Substituted YIG single crystal spheres could be obtained.

Practical example 3 Using 99.9% pure yttrium oxide and 99.5% pure ferric oxide, Y2O3 is 37.5m o 1%
.

A mixture containing 62.5 m o ]% of Fe2O was prepared. Experiments have revealed that discontinuous grain growth occurs in this mixture when it is heated and held at 1490° C. or higher. This mixture was molded to a diameter of 2 mm to produce a spherical molded body, and then the spherical molded body was placed on a gadolinium gallium garnet heavy viscous thin plate, and the mixture was heated to 1400°C at a temperature of 20θ°C in an oxygen atmosphere of 98% or higher. It is possible to obtain YIG single crystal spheres by heating at a rate of 1,400°C to 1,470°C, then heating and sealing at a rate of 10°C/hr, and then cooling at a rate of 100°C/hr. did it.

(Effects of the Invention) The present invention is capable of obtaining single crystal spheres of ferrite by a simple method, greatly reducing the number of man-hours, and producing inexpensive single crystal spheres, which is extremely useful for industry. It is.

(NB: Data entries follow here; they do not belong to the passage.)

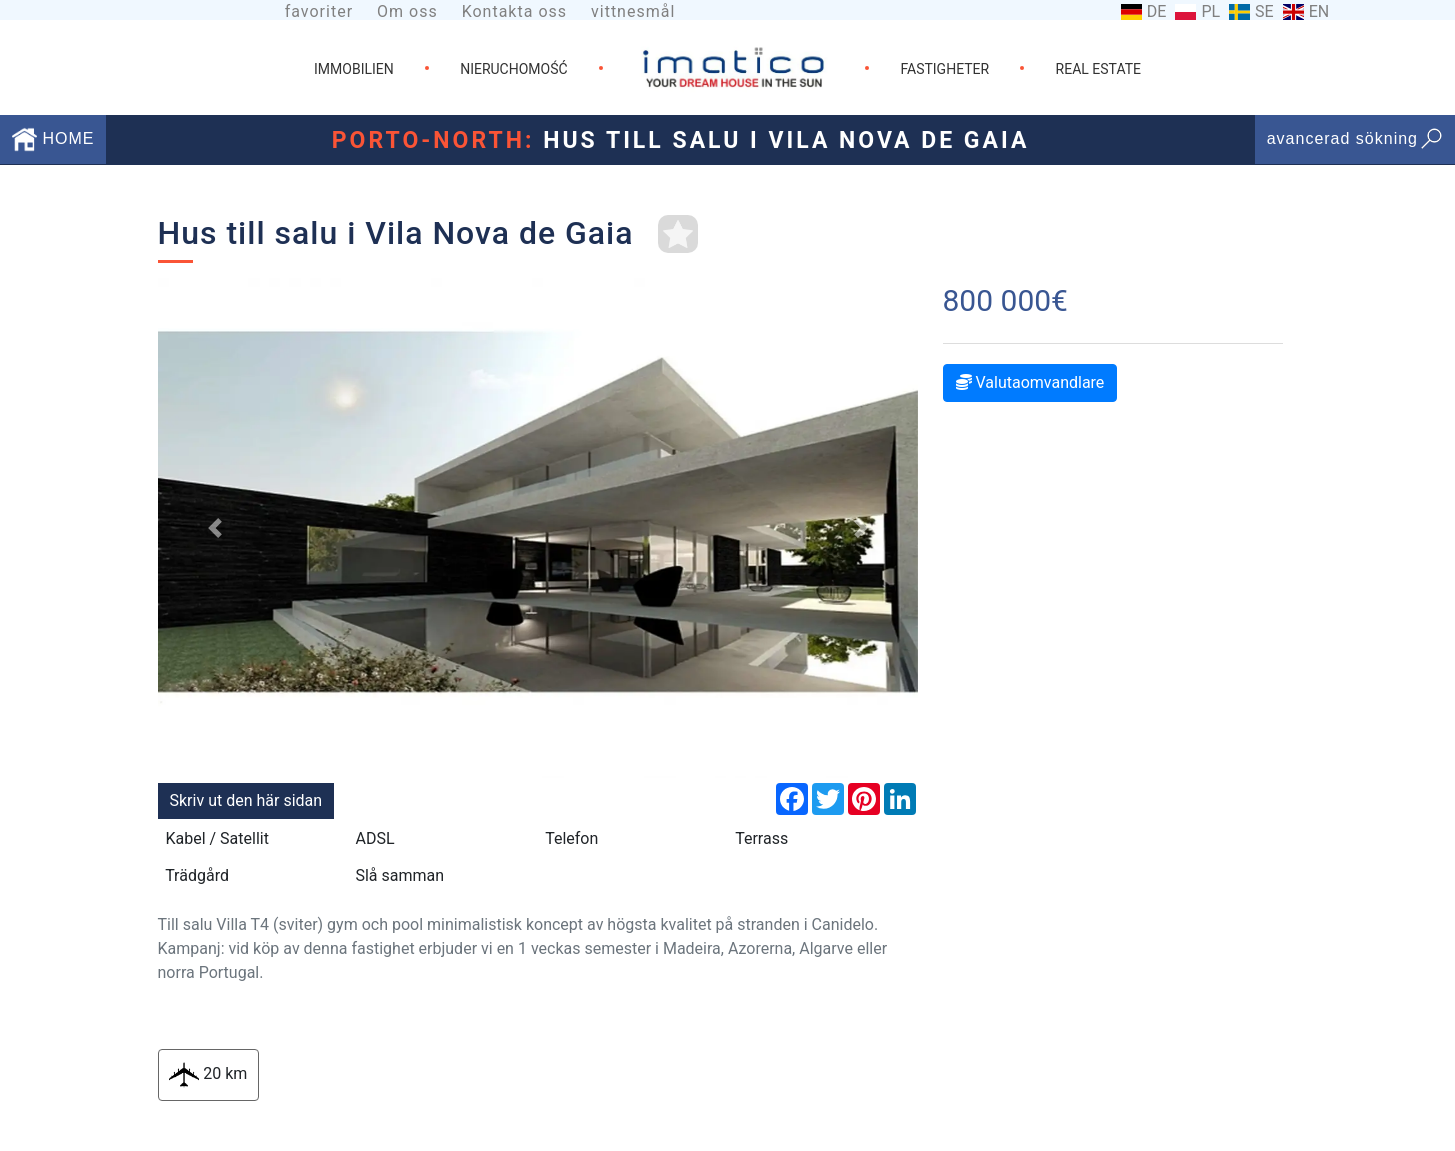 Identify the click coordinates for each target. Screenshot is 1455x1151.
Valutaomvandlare (1030, 382)
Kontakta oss (514, 11)
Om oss (407, 11)
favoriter (319, 11)
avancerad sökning (1355, 138)
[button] (215, 528)
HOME (53, 138)
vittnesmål (633, 11)
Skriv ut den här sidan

[Brief explanation of drawings]

Figure 1 is an explanatory diagram showing the relationship between the heating temperature and average particle diameter of polycrystals, and Figure 2 is an explanatory diagram showing the relationship between heating temperature and average particle size of polycrystals, and Figure 2 is an illustration of the relationship between a single crystal and a polycrystal, and a single crystal is grown in the polycrystal by bringing the single crystal into surface contact with the polycrystal. FIG.

Claims (1)

[Claims] A method for producing single-crystal ferrite in which polycrystalline ferrite and single-crystal ferrite are brought into contact and heated at a temperature lower than the temperature at which discontinuous crystal grain growth of polycrystalline ferrite occurs and at a temperature higher than the growth start temperature of single-crystal ferrite, A spherical molded body or a spherical sintered body is used as the polycrystalline ferrite, and a single crystal plate having the same crystal structure as the polycrystalline ferrite is used as the single crystal ferrite. 1. A method for producing a single-crystal ferrite sphere, which comprises arranging the spherical molded bodies or spherical sintered bodies so as to make point contact with each other, and growing the spherical molded bodies or spherical sintered bodies into spherical single crystals.